Available records:
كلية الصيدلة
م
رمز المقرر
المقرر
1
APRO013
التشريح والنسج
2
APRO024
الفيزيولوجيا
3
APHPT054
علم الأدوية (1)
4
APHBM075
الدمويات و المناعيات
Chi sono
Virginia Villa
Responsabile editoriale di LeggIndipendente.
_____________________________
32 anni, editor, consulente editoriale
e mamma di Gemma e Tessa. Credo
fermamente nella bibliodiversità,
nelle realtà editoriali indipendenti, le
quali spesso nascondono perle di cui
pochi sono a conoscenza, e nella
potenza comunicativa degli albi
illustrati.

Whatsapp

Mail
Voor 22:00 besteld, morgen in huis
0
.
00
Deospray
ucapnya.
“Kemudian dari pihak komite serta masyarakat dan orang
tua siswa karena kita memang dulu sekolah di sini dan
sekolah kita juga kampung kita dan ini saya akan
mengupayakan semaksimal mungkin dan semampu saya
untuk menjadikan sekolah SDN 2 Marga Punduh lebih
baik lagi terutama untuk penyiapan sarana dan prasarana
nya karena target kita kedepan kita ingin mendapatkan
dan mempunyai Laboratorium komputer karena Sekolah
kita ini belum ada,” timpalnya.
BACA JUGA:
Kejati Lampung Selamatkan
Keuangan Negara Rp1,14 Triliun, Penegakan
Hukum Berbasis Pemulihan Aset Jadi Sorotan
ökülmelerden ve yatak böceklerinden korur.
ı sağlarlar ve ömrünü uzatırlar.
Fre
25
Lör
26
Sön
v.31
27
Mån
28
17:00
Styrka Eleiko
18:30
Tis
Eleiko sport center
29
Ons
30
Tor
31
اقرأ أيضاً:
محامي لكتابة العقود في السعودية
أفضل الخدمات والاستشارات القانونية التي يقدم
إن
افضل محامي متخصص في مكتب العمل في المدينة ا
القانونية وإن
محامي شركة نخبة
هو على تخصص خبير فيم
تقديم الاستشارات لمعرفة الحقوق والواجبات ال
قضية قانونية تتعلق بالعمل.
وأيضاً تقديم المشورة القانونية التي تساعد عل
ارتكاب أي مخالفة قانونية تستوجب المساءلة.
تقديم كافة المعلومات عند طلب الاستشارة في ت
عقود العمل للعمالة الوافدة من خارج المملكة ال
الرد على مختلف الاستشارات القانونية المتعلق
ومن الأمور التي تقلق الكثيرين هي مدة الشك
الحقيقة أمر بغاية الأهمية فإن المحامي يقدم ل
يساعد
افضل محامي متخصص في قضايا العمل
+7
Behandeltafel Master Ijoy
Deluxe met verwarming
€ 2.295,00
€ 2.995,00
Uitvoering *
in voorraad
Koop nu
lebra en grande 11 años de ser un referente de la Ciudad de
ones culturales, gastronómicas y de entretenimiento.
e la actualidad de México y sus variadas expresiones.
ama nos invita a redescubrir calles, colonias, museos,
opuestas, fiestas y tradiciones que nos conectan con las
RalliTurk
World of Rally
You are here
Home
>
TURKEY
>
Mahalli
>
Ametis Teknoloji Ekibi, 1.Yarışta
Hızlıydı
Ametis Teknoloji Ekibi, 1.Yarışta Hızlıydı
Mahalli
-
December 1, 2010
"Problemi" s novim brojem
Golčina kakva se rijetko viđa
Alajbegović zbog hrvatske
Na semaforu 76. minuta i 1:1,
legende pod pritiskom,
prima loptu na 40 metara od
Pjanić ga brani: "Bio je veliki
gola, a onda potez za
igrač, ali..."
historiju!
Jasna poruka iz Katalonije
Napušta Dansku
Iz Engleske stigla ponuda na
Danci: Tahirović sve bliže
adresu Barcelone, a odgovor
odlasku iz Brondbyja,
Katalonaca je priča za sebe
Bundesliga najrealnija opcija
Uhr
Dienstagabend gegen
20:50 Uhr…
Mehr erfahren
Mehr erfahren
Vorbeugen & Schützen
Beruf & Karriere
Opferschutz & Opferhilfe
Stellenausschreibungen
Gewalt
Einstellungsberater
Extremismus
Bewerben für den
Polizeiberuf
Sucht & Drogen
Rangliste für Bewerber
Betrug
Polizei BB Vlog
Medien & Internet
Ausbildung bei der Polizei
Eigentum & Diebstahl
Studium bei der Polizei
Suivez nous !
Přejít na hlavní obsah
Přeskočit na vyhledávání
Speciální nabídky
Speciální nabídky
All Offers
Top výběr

...

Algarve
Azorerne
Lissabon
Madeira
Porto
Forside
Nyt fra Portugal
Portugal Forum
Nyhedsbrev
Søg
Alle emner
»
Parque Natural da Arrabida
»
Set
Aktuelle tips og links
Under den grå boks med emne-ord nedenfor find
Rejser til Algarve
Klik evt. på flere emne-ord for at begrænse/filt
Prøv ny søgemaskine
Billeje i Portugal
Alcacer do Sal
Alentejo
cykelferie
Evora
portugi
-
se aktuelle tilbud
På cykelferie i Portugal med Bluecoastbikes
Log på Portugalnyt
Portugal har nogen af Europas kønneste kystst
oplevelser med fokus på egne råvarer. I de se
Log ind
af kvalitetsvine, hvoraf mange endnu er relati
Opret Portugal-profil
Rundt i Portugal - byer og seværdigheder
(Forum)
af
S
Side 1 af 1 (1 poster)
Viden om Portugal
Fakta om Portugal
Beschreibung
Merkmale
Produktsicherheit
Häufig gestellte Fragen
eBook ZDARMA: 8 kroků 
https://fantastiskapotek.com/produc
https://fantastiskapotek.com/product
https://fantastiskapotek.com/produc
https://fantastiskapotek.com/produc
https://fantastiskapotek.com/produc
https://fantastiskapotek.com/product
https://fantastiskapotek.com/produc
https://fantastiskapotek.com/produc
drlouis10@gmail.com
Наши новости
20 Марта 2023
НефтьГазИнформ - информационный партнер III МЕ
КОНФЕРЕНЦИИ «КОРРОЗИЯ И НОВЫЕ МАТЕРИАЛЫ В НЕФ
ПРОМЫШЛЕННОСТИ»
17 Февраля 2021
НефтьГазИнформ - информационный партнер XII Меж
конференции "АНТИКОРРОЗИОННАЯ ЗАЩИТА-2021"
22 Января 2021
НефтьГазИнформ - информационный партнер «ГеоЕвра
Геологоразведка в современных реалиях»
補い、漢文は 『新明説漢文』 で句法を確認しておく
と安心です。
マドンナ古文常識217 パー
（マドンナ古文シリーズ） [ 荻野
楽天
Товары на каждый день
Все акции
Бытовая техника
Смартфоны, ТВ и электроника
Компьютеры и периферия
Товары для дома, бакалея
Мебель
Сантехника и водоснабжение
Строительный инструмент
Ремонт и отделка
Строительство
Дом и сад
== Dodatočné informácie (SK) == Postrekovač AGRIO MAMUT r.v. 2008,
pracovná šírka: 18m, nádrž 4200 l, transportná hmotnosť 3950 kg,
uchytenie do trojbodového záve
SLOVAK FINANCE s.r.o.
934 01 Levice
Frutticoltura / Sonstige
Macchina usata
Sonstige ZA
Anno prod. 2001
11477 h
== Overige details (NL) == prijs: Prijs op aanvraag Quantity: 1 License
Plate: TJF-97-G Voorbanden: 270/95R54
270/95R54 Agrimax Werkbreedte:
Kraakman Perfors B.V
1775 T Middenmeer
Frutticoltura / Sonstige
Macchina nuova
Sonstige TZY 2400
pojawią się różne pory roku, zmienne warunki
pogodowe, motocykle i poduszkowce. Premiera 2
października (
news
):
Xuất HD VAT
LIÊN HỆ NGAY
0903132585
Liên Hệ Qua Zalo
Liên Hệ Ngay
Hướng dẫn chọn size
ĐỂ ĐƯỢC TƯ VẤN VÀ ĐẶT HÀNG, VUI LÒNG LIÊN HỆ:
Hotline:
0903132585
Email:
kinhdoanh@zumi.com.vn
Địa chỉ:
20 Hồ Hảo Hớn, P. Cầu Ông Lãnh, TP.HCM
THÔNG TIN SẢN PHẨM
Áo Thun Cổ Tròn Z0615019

==

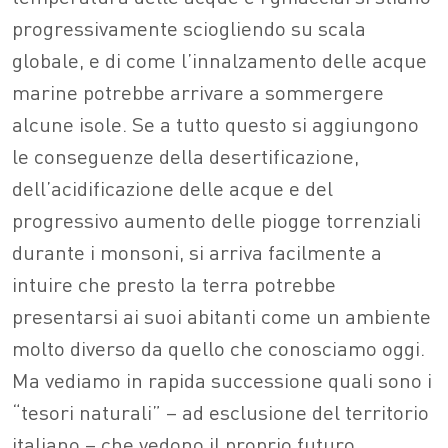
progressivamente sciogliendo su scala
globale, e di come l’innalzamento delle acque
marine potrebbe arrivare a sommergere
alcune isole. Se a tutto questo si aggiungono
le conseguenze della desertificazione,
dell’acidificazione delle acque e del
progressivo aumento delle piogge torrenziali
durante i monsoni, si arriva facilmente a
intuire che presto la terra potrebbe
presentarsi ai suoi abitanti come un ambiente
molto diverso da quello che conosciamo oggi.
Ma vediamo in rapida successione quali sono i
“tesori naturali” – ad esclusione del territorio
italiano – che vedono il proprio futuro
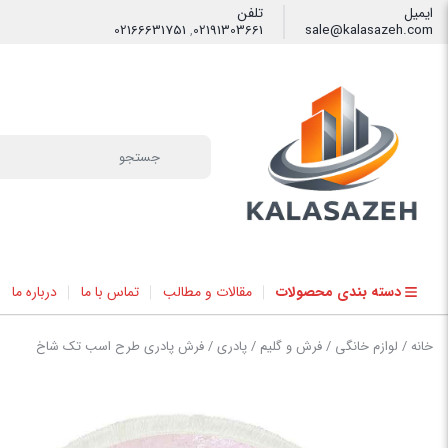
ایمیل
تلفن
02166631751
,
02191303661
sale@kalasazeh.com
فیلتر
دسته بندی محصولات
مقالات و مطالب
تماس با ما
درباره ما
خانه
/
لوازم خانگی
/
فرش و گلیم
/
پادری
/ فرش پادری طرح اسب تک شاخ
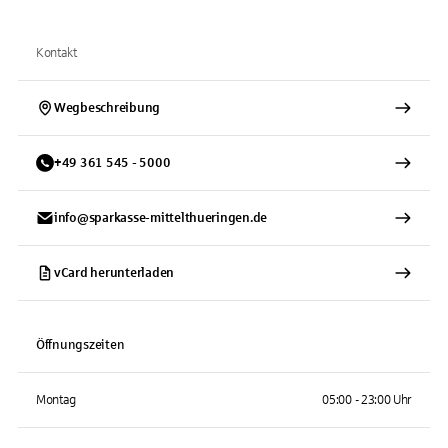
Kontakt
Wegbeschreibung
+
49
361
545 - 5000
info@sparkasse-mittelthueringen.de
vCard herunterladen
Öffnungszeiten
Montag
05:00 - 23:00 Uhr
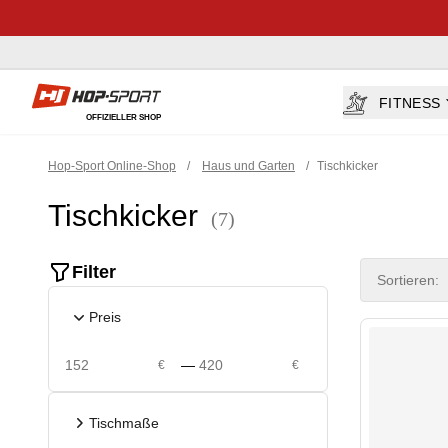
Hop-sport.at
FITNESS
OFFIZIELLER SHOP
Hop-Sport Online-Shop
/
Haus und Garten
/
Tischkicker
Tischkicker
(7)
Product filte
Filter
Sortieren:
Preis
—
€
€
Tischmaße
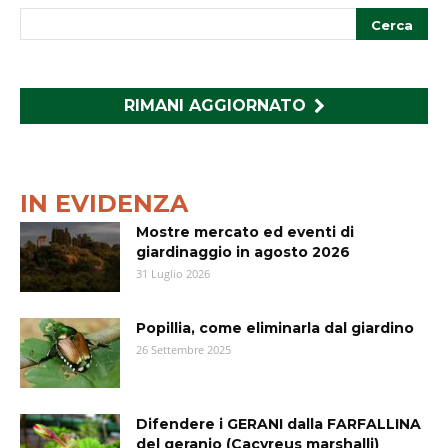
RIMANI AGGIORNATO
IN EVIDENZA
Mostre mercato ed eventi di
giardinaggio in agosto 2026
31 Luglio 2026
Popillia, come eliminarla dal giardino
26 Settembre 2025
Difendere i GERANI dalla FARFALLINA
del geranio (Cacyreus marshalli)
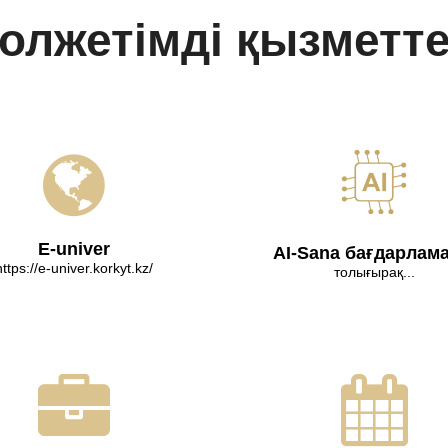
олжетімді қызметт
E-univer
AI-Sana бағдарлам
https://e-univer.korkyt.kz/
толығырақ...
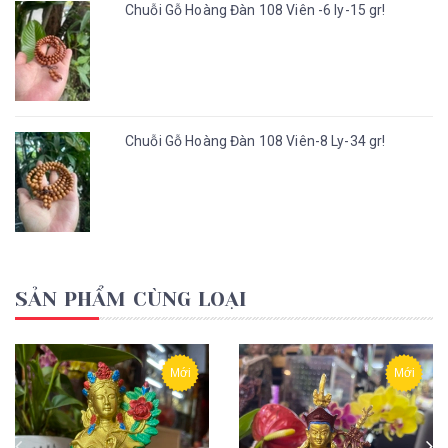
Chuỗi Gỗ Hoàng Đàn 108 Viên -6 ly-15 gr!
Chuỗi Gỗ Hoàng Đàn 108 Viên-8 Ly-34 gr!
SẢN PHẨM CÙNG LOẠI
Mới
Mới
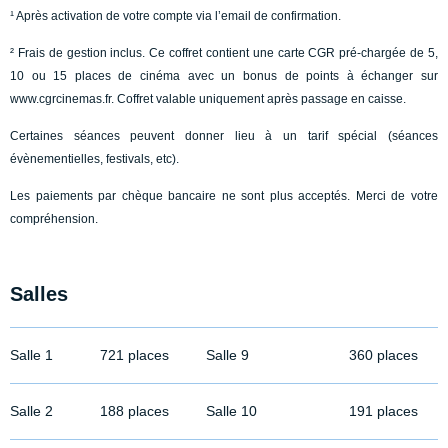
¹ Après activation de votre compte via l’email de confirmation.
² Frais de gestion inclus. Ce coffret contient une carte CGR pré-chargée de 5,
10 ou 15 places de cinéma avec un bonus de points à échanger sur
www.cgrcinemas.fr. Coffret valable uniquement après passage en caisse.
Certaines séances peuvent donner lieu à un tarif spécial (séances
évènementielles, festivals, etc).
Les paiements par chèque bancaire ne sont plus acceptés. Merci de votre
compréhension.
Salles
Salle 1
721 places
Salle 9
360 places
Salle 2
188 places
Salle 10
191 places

Instructions to follow:
A single integer is the expected output: the number of lines in the data that include the word "информационный".

Response box:
3